"Tuscany's T-bone must be Chianina breed, at least 4cm thick, grilled over oak charcoal and served almost raw. Asking for it well-done may result in refusal. This is reasonable."
About Bistecca alla Fiorentina
Tuscany's cathedral of beef — a Chianina breed T-bone, at least 4 cm thick (a 'finger of meat' rule), grilled over seasoned oak charcoal to a charred exterior and a cold, bloody, almost raw interior; seasoned only with salt after cooking, never before; eaten standing up at the grill if necessary; wine is Chianti Classico Riserva; negotiation of the doneness is not entertained.

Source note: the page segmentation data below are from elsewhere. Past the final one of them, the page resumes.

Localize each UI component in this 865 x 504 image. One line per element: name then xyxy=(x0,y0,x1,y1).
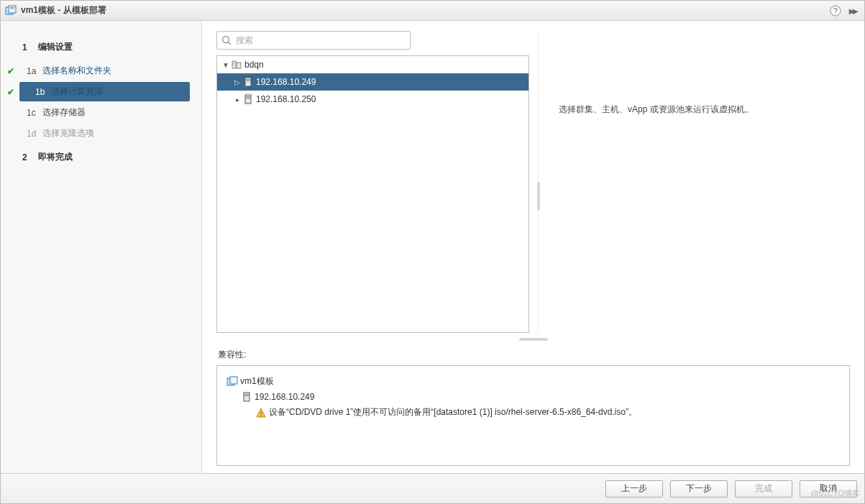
host-icon xyxy=(242,94,255,104)
check-icon: ✔ xyxy=(5,66,17,76)
search-input[interactable] xyxy=(234,35,406,46)
svg-point-5 xyxy=(223,37,229,43)
svg-text:!: ! xyxy=(260,411,262,418)
resource-tree[interactable]: ▼ bdqn ▷ 192.168.10.249 xyxy=(216,55,529,333)
step-ready-complete: 2 即将完成 xyxy=(1,147,201,168)
hint-text: 选择群集、主机、vApp 或资源池来运行该虚拟机。 xyxy=(559,104,754,114)
titlebar: vm1模板 - 从模板部署 ? ▸▸ xyxy=(1,1,864,21)
tree-node-datacenter[interactable]: ▼ bdqn xyxy=(217,56,528,73)
help-icon[interactable]: ? xyxy=(828,4,843,18)
step-select-clone-options: ✔ 1d 选择克隆选项 xyxy=(1,123,201,144)
svg-rect-7 xyxy=(232,61,236,68)
expand-icon[interactable]: ▷ xyxy=(233,78,242,86)
horizontal-splitter[interactable] xyxy=(216,337,850,342)
tree-node-host[interactable]: ▸ 192.168.10.250 xyxy=(217,91,528,108)
step-compute-resource[interactable]: 1b 选择计算资源 xyxy=(19,82,190,101)
warning-icon: ! xyxy=(253,408,269,418)
svg-line-6 xyxy=(229,42,232,45)
step-edit-settings: 1 编辑设置 xyxy=(1,37,201,58)
search-box[interactable] xyxy=(216,31,411,50)
svg-rect-18 xyxy=(230,377,237,384)
cancel-button[interactable]: 取消 xyxy=(800,480,857,498)
wizard-sidebar: 1 编辑设置 ✔ 1a 选择名称和文件夹 ✔ 1b 选择计算资源 ✔ 1c 选择… xyxy=(1,21,202,473)
compat-host-label: 192.168.10.249 xyxy=(255,392,314,402)
expand-icon[interactable]: ▸ xyxy=(233,96,242,104)
step-compute-row: ✔ 1b 选择计算资源 xyxy=(1,81,201,102)
svg-rect-9 xyxy=(233,63,234,63)
finish-button: 完成 xyxy=(735,480,792,498)
svg-rect-2 xyxy=(10,7,14,9)
compat-host-row: 192.168.10.249 xyxy=(224,390,842,404)
datacenter-icon xyxy=(230,60,243,70)
check-icon: ✔ xyxy=(5,87,17,97)
tree-node-host[interactable]: ▷ 192.168.10.249 xyxy=(217,73,528,91)
svg-rect-13 xyxy=(246,81,250,81)
svg-rect-19 xyxy=(244,393,250,401)
vm-template-icon xyxy=(224,376,240,388)
svg-rect-10 xyxy=(233,64,234,65)
next-button[interactable]: 下一步 xyxy=(670,480,728,498)
step-select-name[interactable]: ✔ 1a 选择名称和文件夹 xyxy=(1,60,201,81)
compat-warning-row: ! 设备“CD/DVD drive 1”使用不可访问的备用“[datastore… xyxy=(224,404,842,421)
svg-rect-1 xyxy=(9,6,16,13)
svg-rect-12 xyxy=(246,79,250,80)
svg-rect-21 xyxy=(244,395,249,396)
host-icon xyxy=(242,77,255,87)
svg-rect-11 xyxy=(245,78,251,86)
svg-rect-15 xyxy=(246,96,250,97)
svg-rect-14 xyxy=(245,95,251,104)
compatibility-label: 兼容性: xyxy=(218,349,850,361)
compat-vm-row: vm1模板 xyxy=(224,373,842,390)
host-icon xyxy=(239,392,255,402)
svg-text:?: ? xyxy=(833,7,838,15)
expand-icon[interactable]: ▸▸ xyxy=(846,4,860,18)
compatibility-panel: vm1模板 192.168.10.249 ! 设备“CD/DVD drive 1… xyxy=(216,365,850,466)
step-select-storage[interactable]: ✔ 1c 选择存储器 xyxy=(1,102,201,123)
search-icon xyxy=(221,35,232,45)
back-button[interactable]: 上一步 xyxy=(605,480,663,498)
vm-template-icon xyxy=(5,5,17,17)
svg-rect-20 xyxy=(244,394,249,395)
main-pane: ▼ bdqn ▷ 192.168.10.249 xyxy=(202,21,864,473)
collapse-icon[interactable]: ▼ xyxy=(221,61,230,69)
compat-vm-label: vm1模板 xyxy=(240,375,274,388)
window-title: vm1模板 - 从模板部署 xyxy=(21,4,106,17)
compat-warning-text: 设备“CD/DVD drive 1”使用不可访问的备用“[datastore1 … xyxy=(269,406,637,418)
svg-rect-8 xyxy=(237,63,241,68)
vertical-splitter[interactable] xyxy=(537,182,540,211)
svg-rect-16 xyxy=(246,98,250,98)
dialog-window: vm1模板 - 从模板部署 ? ▸▸ 1 编辑设置 ✔ 1a 选择名称和文件夹 … xyxy=(0,0,865,504)
hint-pane: 选择群集、主机、vApp 或资源池来运行该虚拟机。 xyxy=(538,31,850,333)
dialog-footer: 上一步 下一步 完成 取消 xyxy=(1,473,864,503)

Bistecca alla Fiorentina — a staple of Italy's cuisine
Tuscany's T-bone at its most categorical: a Chianina breed steer, slaughtered between 18 and 24 months. The cut must be at least 4 centimetres thick — 'un dito di carne' (a finger of meat). Grilled over seasoned oak charcoal. Seasoned with salt after cooking, never before (salt draws moisture and prevents the crust). The internal temperature must be almost raw — cold-centred.
Asking for a Fiorentina cooked beyond rare is not a negotiation — it is a refusal of the dish. The restaurant may decline to serve it. The correct response is to accept rare or order something else.
What to Expect
The bistecca arrives on a wooden board still sizzling from the grill. The surface is charred and slightly dark. The interior when cut is cold and red. You eat the first piece without condiment. The charcoal flavour and the beef quality are both immediately apparent.
Why Try It
Bistecca alla Fiorentina is Tuscany's most uncompromising dish — there is no modified version that is still the dish.
Insider Tips
Buca Mario (Florence's oldest restaurant) and Trattoria Mario serve reliable versions.
Order it al sangue (raw to rare). This is not a preference — it's the dish.
The bone is the best part. Leave no meat on it.